AI investments in EM are shown to improve firm value by enhancing IA (Naeem et al., 2024). AI enables automation, predictive modeling, and risk management, which are crucial to the development of financial markets in EM, thereby enhancing efficiency and accessibility (Ochuba et al., 2024). In China, IA are recognized at the EMV, and AI can enhance firm valuation by improving the recognition of IA (Yu & Padgett, 2013). However, in DM, IA are often incorporated into asset pricing models, and AI enhances the efficiency of these models (Yu & Padgett, 2013). AI’s infrastructural role in DM includes algorithmic trading and governance, which can increase complexity and systemic risks, challenging the notion of AI as a stabilizing force (Parana, 2024).

On one hand, AI’s role is more transformative, focusing on building IA and improving market accessibility in EM (Naeem et al., 2024; Ochuba et al., 2024).
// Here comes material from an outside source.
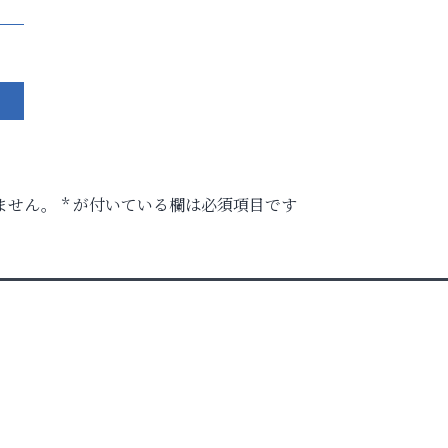
ません。
*
が付いている欄は必須項目です
時代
On the other hand, in DM, AI’s role is more about enhancing existing financial infrastructures and integrating IA into market valuations (Yu & Padgett, 2013; Parana, 2024).

While AI is relevant across emerging and DM, its impact on IA and EMV depends on region-specific economic and technological conditions. In EM, AI is a transformative tool for building IA, whereas in DM, it enhances existing financial infrastructures and market efficiencies. Huyen, Mong Le et al. (2020) argue that firms can acquire a sustainable competitive advantage by owning scarce, valuable, unique, and non-replaceable resources, and by implementing a strategy of IA that competitors cannot easily replicate. This is the theory of the resource-based view (RBV). The academic literature views IA as non-monetary resources. These assets depict how firms activate value-creation processes and are rapidly becoming important inputs for investment decisions. The unique perspective is grounded in a revised view of dynamic capability theory (Salvi et al., 2020).

This study investigates these challenges by bridging the gap between IA and EMV, with a specific focus on the mediating role of AI in emerging versus DM. The structure of this study is divided into five sections. Section 2 reviews the relevant literature and develops the research hypotheses. Section 3 outlines the methodology employed in the study. Section 4 presents and analyzes the empirical findings, providing a detailed account. Section 5 concludes by discussing the implications of the results and suggesting directions for future research.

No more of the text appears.